▶ Problem statement:
Write out every line below that includes the word "financial".

::::

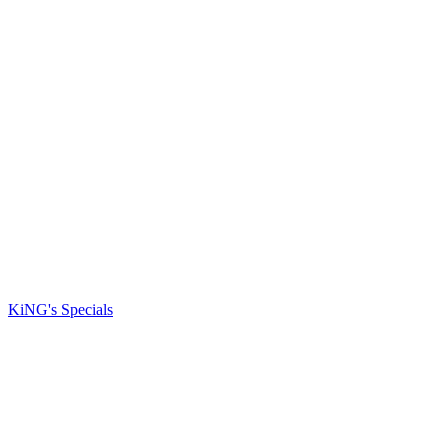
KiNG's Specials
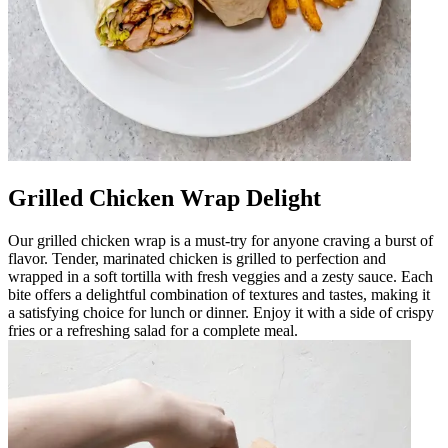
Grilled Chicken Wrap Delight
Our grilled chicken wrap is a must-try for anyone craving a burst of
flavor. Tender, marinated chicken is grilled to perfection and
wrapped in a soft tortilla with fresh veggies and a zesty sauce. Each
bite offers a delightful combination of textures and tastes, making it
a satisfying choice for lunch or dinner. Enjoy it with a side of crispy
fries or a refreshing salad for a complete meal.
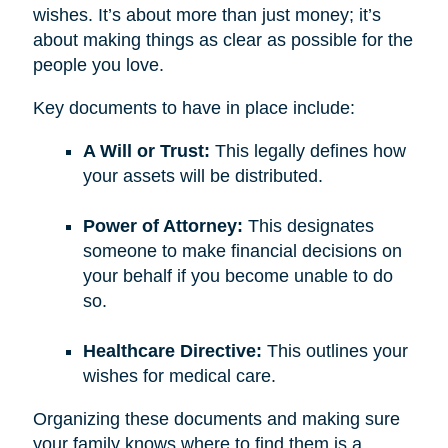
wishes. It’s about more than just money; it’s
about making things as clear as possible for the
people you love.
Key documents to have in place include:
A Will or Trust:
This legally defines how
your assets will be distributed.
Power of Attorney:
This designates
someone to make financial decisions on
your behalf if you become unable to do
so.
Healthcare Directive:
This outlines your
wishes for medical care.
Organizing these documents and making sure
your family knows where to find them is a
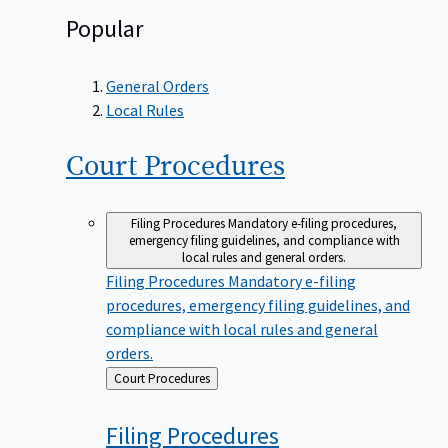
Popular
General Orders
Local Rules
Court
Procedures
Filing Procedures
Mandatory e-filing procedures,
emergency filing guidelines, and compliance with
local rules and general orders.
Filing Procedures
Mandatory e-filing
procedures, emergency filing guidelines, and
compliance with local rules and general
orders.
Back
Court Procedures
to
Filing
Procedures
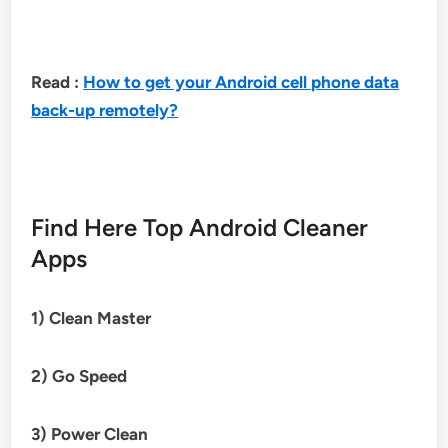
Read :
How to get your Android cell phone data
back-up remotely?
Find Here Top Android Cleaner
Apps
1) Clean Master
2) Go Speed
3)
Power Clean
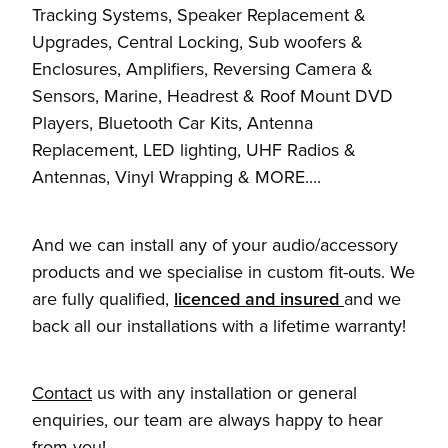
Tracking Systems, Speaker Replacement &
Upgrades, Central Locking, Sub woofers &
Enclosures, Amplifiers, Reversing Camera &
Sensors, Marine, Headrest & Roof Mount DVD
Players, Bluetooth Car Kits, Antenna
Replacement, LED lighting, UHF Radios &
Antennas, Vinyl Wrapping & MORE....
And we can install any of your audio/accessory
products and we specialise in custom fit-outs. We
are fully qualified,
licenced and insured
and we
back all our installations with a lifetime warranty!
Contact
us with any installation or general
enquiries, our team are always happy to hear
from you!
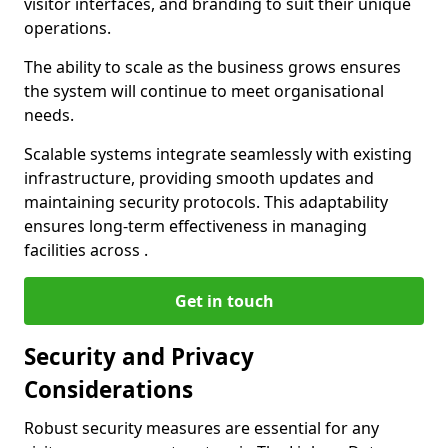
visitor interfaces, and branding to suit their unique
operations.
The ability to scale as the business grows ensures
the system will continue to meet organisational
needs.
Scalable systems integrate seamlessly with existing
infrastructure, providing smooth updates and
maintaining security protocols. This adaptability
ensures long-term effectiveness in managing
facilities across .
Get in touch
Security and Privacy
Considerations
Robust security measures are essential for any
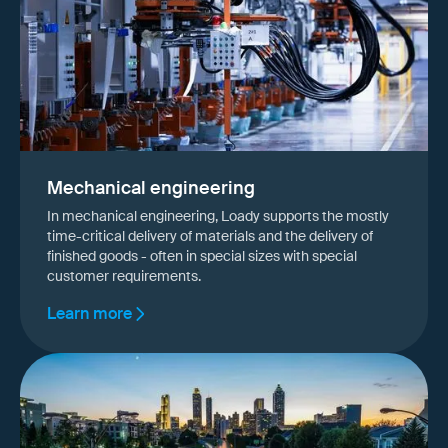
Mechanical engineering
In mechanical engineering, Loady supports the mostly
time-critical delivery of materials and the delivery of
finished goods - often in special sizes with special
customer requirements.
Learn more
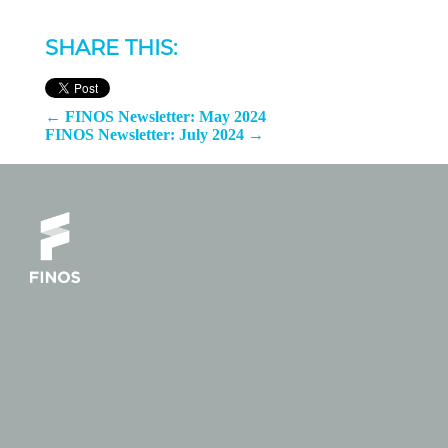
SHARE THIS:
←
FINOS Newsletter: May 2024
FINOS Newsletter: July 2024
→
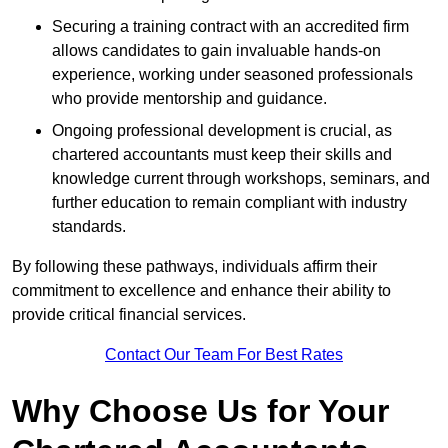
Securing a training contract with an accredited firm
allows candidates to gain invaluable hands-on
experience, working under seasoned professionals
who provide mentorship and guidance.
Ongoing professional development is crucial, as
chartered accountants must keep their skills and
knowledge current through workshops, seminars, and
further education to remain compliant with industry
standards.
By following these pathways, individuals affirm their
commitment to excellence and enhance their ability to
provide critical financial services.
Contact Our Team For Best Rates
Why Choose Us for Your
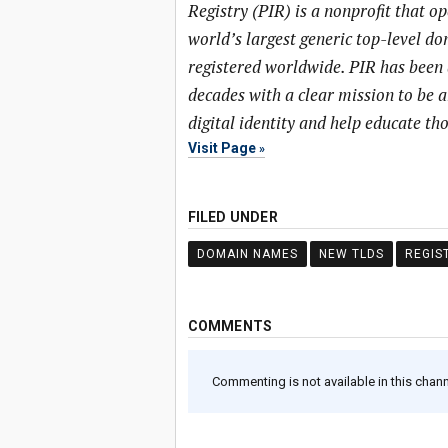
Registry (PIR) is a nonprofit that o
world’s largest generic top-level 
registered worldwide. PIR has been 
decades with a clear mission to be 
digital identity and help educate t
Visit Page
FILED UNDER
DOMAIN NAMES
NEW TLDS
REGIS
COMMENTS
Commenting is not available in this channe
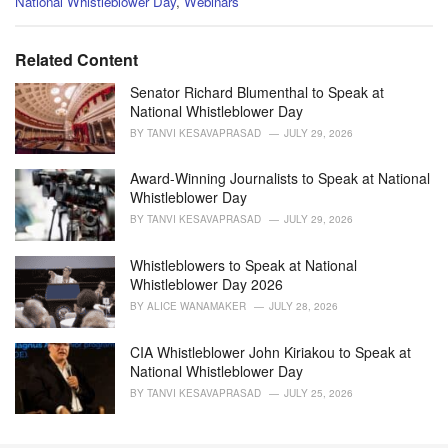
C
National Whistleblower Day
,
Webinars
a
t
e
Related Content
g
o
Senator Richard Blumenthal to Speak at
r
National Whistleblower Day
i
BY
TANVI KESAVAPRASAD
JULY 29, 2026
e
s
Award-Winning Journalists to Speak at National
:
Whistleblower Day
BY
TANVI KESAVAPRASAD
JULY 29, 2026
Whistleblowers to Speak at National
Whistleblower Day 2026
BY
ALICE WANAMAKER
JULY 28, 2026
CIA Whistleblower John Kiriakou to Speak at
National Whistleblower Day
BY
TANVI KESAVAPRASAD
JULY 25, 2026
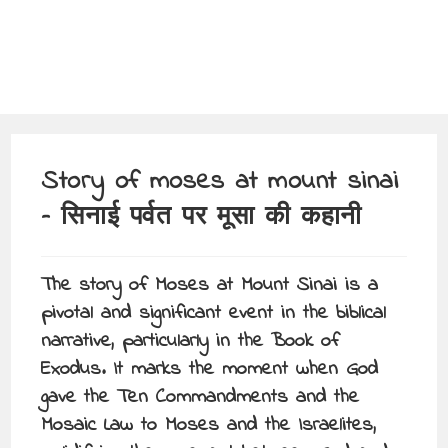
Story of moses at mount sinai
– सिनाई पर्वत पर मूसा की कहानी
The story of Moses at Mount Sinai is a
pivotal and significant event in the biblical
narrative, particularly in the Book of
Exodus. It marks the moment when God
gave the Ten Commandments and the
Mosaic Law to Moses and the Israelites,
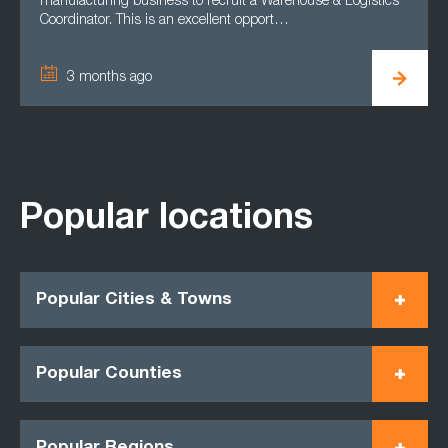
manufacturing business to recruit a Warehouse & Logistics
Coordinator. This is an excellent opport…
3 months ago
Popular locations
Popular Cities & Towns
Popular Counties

::::

▶ Response:
someone to make financial decisions on
provide critical financial services.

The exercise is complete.